**Work request**
Among the entries below, find the lines that contain the string "Resend". State only how many there are.

=== Section Start ===

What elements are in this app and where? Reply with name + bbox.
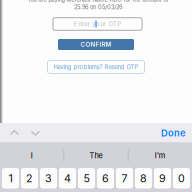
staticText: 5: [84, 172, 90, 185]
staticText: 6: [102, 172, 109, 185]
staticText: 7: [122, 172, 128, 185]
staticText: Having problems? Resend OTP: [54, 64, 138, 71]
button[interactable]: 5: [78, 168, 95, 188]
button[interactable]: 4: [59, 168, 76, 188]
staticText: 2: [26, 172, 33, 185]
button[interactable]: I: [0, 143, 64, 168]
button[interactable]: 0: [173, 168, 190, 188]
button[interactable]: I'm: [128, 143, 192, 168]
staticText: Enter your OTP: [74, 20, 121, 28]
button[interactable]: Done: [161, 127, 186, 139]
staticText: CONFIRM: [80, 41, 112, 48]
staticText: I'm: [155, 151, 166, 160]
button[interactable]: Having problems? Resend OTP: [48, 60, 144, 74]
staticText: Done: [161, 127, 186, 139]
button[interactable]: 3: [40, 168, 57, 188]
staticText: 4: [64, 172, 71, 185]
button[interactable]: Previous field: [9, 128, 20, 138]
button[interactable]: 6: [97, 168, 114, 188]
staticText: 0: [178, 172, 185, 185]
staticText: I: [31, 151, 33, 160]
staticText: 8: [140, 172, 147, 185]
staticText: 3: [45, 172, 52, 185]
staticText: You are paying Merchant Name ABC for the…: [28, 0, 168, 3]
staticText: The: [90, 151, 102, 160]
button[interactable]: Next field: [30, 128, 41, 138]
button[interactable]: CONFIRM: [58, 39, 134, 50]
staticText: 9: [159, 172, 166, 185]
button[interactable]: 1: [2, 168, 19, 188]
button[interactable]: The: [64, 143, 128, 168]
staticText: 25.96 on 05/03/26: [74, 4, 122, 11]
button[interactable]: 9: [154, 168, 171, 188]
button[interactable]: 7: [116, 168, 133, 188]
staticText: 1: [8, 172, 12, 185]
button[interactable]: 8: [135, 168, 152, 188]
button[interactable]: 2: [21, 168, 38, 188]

=== Section End ===

**Task answer**
2